Brief >>
Once you find the line containing "Experiences very high daily truck volumes." in the data below, copy it and each following line exactly, up to and including the line containing "Comprehensive coverage for virtua", and nothing else.

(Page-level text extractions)
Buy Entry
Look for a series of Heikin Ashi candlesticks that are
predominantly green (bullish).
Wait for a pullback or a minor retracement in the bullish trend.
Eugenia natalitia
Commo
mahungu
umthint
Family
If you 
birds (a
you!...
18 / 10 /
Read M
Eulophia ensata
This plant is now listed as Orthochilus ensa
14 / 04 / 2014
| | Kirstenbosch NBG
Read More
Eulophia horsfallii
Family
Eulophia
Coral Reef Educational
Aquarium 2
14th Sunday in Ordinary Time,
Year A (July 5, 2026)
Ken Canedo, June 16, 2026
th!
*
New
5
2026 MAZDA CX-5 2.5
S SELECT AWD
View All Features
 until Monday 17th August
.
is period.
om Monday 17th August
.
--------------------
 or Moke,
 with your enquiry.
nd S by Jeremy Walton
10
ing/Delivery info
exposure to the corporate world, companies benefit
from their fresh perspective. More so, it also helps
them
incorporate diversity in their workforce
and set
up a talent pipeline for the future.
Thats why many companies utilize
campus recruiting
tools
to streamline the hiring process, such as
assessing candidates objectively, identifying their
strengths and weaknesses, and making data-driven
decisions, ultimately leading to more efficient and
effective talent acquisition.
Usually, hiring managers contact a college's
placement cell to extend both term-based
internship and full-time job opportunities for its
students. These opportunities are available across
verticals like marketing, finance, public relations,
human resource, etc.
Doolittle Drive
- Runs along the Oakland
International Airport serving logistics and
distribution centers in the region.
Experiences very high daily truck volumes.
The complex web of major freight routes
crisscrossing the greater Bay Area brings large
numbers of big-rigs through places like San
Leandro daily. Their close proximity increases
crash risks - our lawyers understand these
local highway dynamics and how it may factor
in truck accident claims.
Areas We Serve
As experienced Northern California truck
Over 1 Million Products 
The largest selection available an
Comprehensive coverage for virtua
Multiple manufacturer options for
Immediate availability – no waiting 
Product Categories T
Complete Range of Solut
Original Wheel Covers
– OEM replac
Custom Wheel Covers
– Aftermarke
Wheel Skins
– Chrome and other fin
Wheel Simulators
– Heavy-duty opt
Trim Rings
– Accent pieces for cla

==

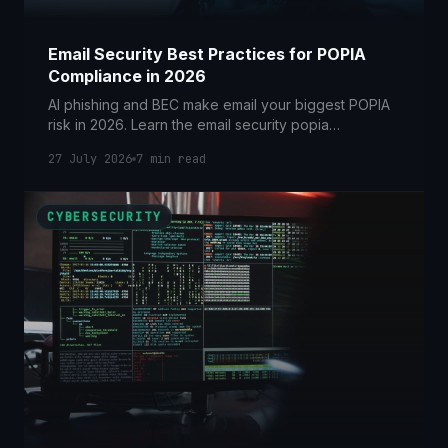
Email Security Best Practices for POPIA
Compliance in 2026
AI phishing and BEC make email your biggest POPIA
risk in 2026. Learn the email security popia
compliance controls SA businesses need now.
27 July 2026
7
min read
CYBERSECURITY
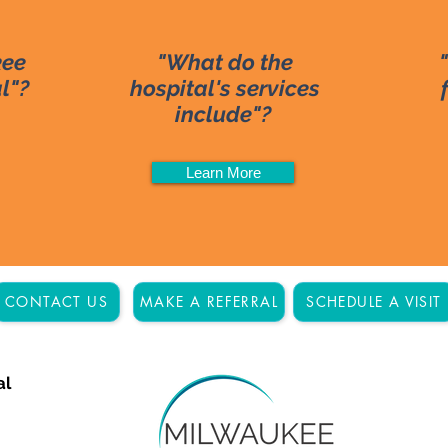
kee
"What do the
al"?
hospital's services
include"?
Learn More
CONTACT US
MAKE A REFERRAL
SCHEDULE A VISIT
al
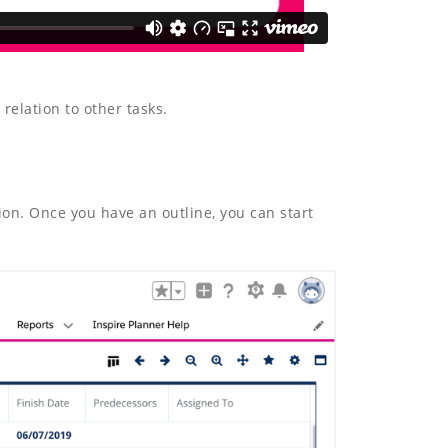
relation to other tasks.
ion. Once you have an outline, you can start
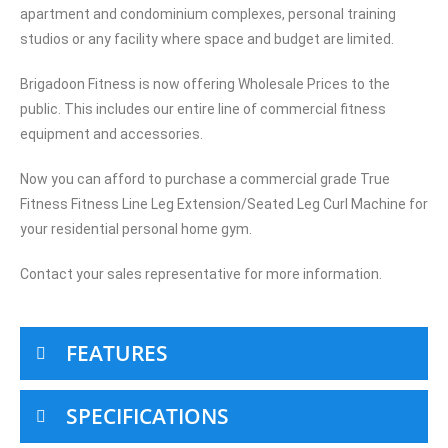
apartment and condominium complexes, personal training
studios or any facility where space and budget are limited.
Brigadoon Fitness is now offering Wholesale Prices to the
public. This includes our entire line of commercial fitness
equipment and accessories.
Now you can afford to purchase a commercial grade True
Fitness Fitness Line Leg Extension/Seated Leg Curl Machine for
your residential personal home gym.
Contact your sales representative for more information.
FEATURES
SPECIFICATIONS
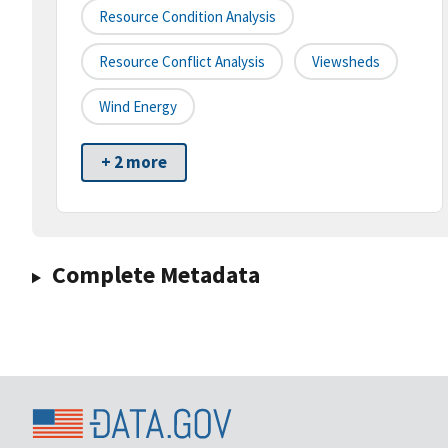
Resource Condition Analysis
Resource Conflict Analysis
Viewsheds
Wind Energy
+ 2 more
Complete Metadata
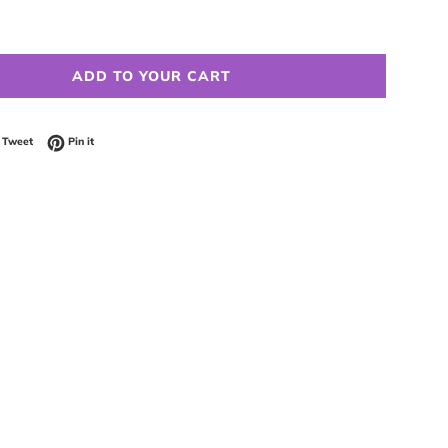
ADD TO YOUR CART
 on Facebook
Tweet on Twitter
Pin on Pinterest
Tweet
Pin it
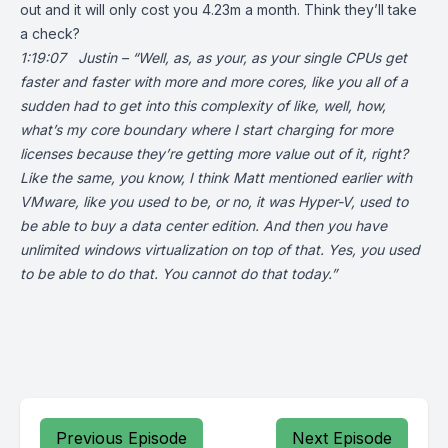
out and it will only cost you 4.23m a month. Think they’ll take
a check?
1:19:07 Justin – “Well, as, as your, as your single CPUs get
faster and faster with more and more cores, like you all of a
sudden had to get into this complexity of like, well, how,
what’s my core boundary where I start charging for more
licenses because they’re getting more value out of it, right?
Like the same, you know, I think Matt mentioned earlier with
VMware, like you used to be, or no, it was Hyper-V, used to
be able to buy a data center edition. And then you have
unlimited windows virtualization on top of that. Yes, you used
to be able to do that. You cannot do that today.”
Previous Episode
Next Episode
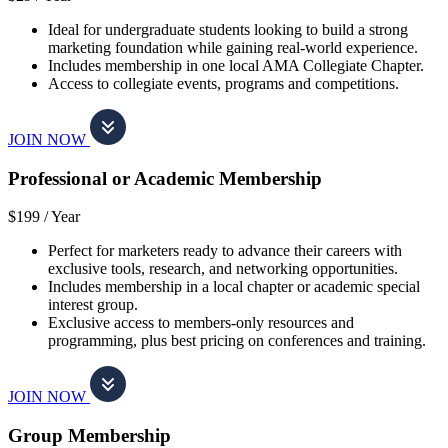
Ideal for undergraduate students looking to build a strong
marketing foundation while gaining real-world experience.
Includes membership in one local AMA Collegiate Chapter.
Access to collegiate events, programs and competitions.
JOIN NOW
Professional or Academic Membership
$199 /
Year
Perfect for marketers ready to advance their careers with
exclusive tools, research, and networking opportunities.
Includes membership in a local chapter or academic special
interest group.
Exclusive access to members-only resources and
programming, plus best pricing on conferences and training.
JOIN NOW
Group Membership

---

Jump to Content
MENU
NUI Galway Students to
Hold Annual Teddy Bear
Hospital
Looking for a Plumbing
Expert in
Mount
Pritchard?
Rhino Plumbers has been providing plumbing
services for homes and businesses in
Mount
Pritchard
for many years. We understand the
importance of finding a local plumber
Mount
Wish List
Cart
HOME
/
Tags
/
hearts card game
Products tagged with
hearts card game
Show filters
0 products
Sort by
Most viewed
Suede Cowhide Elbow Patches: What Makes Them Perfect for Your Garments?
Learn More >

Reply to the task >>
Experiences very high daily truck volumes.
The complex web of major freight routes
crisscrossing the greater Bay Area brings large
numbers of big-rigs through places like San
Leandro daily. Their close proximity increases
crash risks - our lawyers understand these
local highway dynamics and how it may factor
in truck accident claims.
Areas We Serve
As experienced Northern California truck
Over 1 Million Products 
The largest selection available an
Comprehensive coverage for virtua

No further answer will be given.